Home

Awesome

SpikingBERT

SpikingBERT is a Spiking variant of BERT-based encoder-only language model (LM). We use a unique training approach namely, Implicit Differentiation at Equilibrium, which helps us to (a) overcome the non-differentiability issues faced during training SNNs, (b) train a deep scalable architecture with drastically reduced memory overrhead. We leverage the convergence of the average spiking rate (ASR) across individual neuronal layers, as outlined in the paper, to employ Implicit Differentiation at Equilibrium (i.e. at the final converged state) for training, instead of the computationally intensive Backpropagation Through Time (BPTT) method. Since training LMs from scratch is an expensive operation we leverage a novel ANN-SNN Knowledge Distillation (KD) framework, thereby making efficient use of techniques such as knowledge transfer and model compression. Both internal layer and prediction layer KD is performed to improve model performance as described in the paper. Moreover, KD is performed on both general data (pre-training phase) as well as task-specific data (i.e. for finetuning). SpikingBERT being a spiking architecture allows for dynamic tradeoff of energy/power consumption and accuracy of the model. Moreover, the KD techniques deployed allows to reduce number of model parameters.

This code implements the methodology described in the paper titled: "SpikingBERT: Distilling BERT to Train Spiking Language Models Using Implicit Differentiation". The paper is accepted at AAAI-24 (https://arxiv.org/abs/2308.10873).

Installation

Run command below to install the required packages (using python3).

pip install -r requirements.txt

STEP 1: General KD (BERT<sub>BASE</sub>) to SpikingBERT

In this step we use a general domain data such as Wikitext-103, Wikitext-2 which we process and use to perform KD from a general BERT<sub>BASE</sub> model (uncased) to our SpikingBERT model following the steps given below.

(a) Download a pre-trained bert-base-uncased-model from Huggingface or pre-train a BERT model from scratch.

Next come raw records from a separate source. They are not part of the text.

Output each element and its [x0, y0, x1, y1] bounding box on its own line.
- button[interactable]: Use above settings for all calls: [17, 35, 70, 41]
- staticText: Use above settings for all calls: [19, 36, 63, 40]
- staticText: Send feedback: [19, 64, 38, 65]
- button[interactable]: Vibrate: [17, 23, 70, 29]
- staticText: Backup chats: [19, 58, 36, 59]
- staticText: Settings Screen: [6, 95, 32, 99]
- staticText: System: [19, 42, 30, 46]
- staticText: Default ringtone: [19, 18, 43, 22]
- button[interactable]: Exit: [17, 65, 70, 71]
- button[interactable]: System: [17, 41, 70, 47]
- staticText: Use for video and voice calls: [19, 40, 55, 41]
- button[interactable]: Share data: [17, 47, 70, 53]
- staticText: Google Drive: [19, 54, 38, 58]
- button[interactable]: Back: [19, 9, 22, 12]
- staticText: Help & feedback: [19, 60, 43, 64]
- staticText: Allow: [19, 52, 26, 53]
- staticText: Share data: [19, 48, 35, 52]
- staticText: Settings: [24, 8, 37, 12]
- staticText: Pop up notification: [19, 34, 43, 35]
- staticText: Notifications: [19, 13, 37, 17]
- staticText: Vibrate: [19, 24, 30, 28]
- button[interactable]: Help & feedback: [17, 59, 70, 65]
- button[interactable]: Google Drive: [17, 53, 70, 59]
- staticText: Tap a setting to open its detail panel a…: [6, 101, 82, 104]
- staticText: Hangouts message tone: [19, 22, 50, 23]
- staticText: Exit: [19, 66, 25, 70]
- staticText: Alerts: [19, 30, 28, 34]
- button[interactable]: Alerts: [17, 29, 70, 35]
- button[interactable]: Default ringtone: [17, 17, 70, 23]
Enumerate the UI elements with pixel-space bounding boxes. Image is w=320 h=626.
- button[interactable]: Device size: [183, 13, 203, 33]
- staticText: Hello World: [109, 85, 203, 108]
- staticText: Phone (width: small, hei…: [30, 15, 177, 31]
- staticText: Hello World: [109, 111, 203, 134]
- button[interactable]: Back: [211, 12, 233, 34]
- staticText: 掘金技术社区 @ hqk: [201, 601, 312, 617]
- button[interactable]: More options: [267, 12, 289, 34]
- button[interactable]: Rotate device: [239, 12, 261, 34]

Create a configuration file similar to that in spiking_student_model folder (given as a reference).

(b) Download the general corpus and use preprocess_training_data.py (an existing pre-processing code) to produce the corpus in json format.

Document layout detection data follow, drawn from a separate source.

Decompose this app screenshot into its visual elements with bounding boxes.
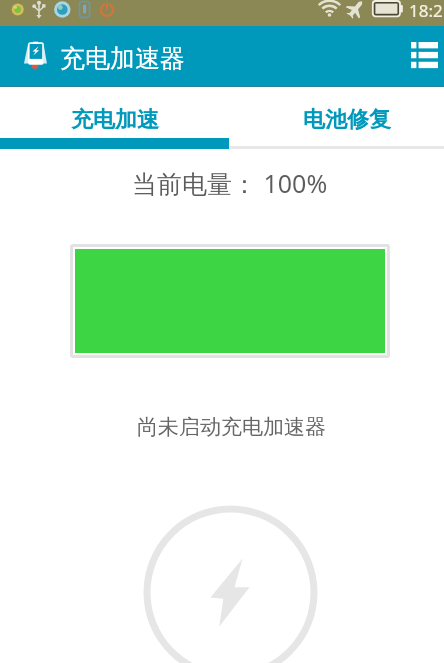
button[interactable]: Menu	[404, 36, 444, 76]
button[interactable]: Start charging booster	[143, 505, 318, 663]
staticText: 充电加速器	[60, 43, 185, 74]
button[interactable]: 充电加速	[0, 87, 222, 149]
staticText: 电池修复	[303, 106, 391, 134]
button[interactable]: 电池修复	[222, 87, 444, 149]
staticText: 充电加速	[71, 106, 159, 134]
other: Charge booster	[21, 39, 48, 70]
staticText: 18:2	[409, 0, 443, 22]
staticText: 尚未启动充电加速器	[137, 414, 326, 440]
staticText: 当前电量： 100%	[132, 166, 328, 200]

# ${BERT_BASE_DIR}$ includes the BERT-base teacher model.
 
python preprocess_training_data.py --train_corpus ${CORPUS_RAW} \ 
                  --bert_model ${BERT_BASE_DIR}$ \
                  --reduce_memory --do_lower_case \
                  --epochs_to_generate 3 \
                  --output_dir ${CORPUS_JSON_DIR}$                              

(c) Use spiking_bert_general_distill.py to run the general KD. Pass the directory location of the processed corpus, pre-trained BERT model and spiking student config as parameters. A sample spiking student config is added as part of the project in folder spiking-student-model.
Note: Since the code uses DataParallel, use CUDA_VISIBLE_DEVICES to specify the GPUs.

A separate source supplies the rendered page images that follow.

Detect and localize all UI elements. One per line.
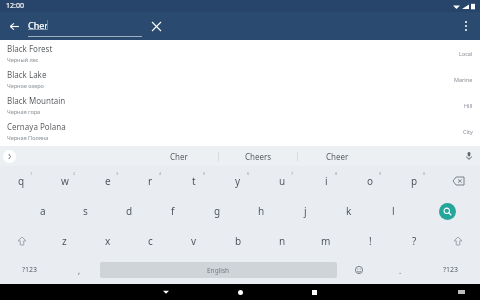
button[interactable]: Cher [140, 146, 218, 166]
staticText: Black Forest [7, 43, 53, 54]
button[interactable]: Emoji [337, 256, 380, 284]
button[interactable]: z [43, 226, 86, 256]
staticText: i [325, 174, 328, 188]
staticText: j [304, 204, 307, 218]
button[interactable]: Backspace [436, 166, 480, 196]
button[interactable]: ? [392, 226, 436, 256]
staticText: Cheer [326, 151, 349, 162]
button[interactable]: k [327, 196, 371, 226]
button[interactable]: g [195, 196, 239, 226]
button[interactable]: Keyboard switcher [454, 285, 468, 299]
button[interactable]: f [151, 196, 195, 226]
staticText: l [392, 204, 395, 218]
button[interactable]: p [392, 166, 436, 196]
button[interactable]: i [304, 166, 348, 196]
button[interactable]: Hide keyboard [159, 285, 173, 299]
staticText: e [105, 174, 111, 188]
staticText: 1 [30, 171, 33, 176]
button[interactable]: Shift [436, 226, 480, 256]
button[interactable]: n [260, 226, 304, 256]
staticText: t [192, 174, 196, 188]
button[interactable]: a [21, 196, 64, 226]
staticText: k [346, 204, 352, 218]
staticText: Cher [28, 19, 49, 31]
button[interactable]: b [216, 226, 260, 256]
staticText: y [235, 174, 241, 188]
staticText: f [171, 204, 175, 218]
staticText: Marine [454, 76, 473, 83]
button[interactable]: Back [0, 12, 28, 40]
staticText: 0 [423, 171, 426, 176]
staticText: u [279, 174, 286, 188]
button[interactable]: w [43, 166, 86, 196]
staticText: Local [459, 50, 473, 57]
staticText: 4 [159, 171, 162, 176]
staticText: z [62, 234, 67, 248]
staticText: Cheers [245, 151, 272, 162]
button[interactable]: h [239, 196, 283, 226]
button[interactable]: x [86, 226, 129, 256]
staticText: Черный лес [7, 56, 39, 63]
button[interactable]: q [0, 166, 43, 196]
button[interactable]: Cheer [298, 146, 376, 166]
button[interactable]: More options [452, 12, 480, 40]
button[interactable]: Expand suggestions [3, 150, 16, 163]
button[interactable]: Shift [0, 226, 43, 256]
button[interactable]: Cernaya Polana [0, 118, 480, 144]
staticText: 7 [291, 171, 294, 176]
button[interactable]: m [304, 226, 348, 256]
button[interactable]: Voice input [462, 149, 476, 163]
button[interactable]: , [59, 256, 100, 284]
staticText: o [367, 174, 374, 188]
button[interactable]: Recents [307, 285, 321, 299]
button[interactable]: l [371, 196, 415, 226]
staticText: 12:00 [6, 1, 24, 11]
staticText: ! [369, 234, 372, 248]
button[interactable]: y [216, 166, 260, 196]
button[interactable]: s [64, 196, 107, 226]
button[interactable]: Cheers [219, 146, 297, 166]
button[interactable]: ! [348, 226, 392, 256]
staticText: 9 [379, 171, 382, 176]
staticText: 8 [335, 171, 338, 176]
staticText: ?123 [443, 265, 459, 275]
button[interactable]: Home [233, 285, 247, 299]
button[interactable]: t [172, 166, 216, 196]
staticText: City [463, 128, 473, 135]
button[interactable]: ?123 [0, 256, 59, 284]
staticText: , [78, 265, 81, 276]
staticText: q [18, 174, 25, 188]
button[interactable]: u [260, 166, 304, 196]
staticText: ?123 [22, 265, 38, 275]
button[interactable]: e [86, 166, 129, 196]
button[interactable]: Black Forest [0, 40, 480, 66]
staticText: s [83, 204, 88, 218]
button[interactable]: Black Mountain [0, 92, 480, 118]
staticText: 5 [203, 171, 206, 176]
button[interactable]: Cher [28, 12, 142, 40]
button[interactable]: Black Lake [0, 66, 480, 92]
button[interactable]: v [172, 226, 216, 256]
staticText: Черная Поляна [7, 134, 49, 141]
staticText: x [105, 234, 111, 248]
staticText: a [40, 204, 46, 218]
button[interactable]: o [348, 166, 392, 196]
staticText: w [61, 174, 69, 188]
staticText: v [191, 234, 197, 248]
staticText: c [148, 234, 153, 248]
button[interactable]: c [129, 226, 172, 256]
staticText: Black Mountain [7, 95, 66, 106]
staticText: ? [412, 234, 417, 248]
button[interactable]: d [107, 196, 151, 226]
staticText: 6 [247, 171, 250, 176]
button[interactable]: English [100, 262, 337, 278]
button[interactable]: j [283, 196, 327, 226]
button[interactable]: ?123 [421, 256, 480, 284]
button[interactable]: Search [415, 196, 480, 226]
staticText: g [214, 204, 221, 218]
button[interactable]: r [129, 166, 172, 196]
button[interactable]: Clear [142, 12, 170, 40]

python spiking_bert_general_distill.py --pregenerated_data ${CORPUS_JSON}$ \ 
                          --teacher_model ${BERT_BASE_DIR}$ \
                          --spiking_student_model ${SPIKING_STUDENT_CONFIG_DIR}$ \
                          --do_lower_case \
                          --train_batch_size 128 \
                          --t_conv $t_conv$ \
                          --vth $vth$ \
                          --output_dir ${GENERAL_SPIKINGBERT_DIR}$ 

Step 2: Task-based Internal layer KD (IKD) from Fine-tuned BERT to task-specific SpikingBERT

In the task-specific distillation, we perform task-based IKD as described in the paper to create a corresponding task-specific version of SpikingBERT.

(a) Download datasets from GLUE benchmark. You can directly download the datasets from GLUE website under tasks section and unzip all the relevant tasks described in the paper in a separate directory (named for example: glue_benchmark). Or use publicly available script given in this project: download_glue_data.py

(b) Download corresponding fine-tuned BERT models (specific to each dataset like SST-2, QQP, MNLI, STS-B, etc.) from Huggingface (like bert-base-uncased-SST-2, bert-base-uncased-QQP, bert-base-uncased-MNLI, etc.) or fine-tune an existing BERT model.

(c): Use spiking_bert_task_distill.py to run task-based IKD. The spiking_student_model can be the directory where the output of the General KD phase is stored.
Note: Since the code uses DataParallel, use CUDA_VISIBLE_DEVICES to specify the GPUs.


# ${FT_BERT_BASE_DIR}$ contains the fine-tuned BERT-base model.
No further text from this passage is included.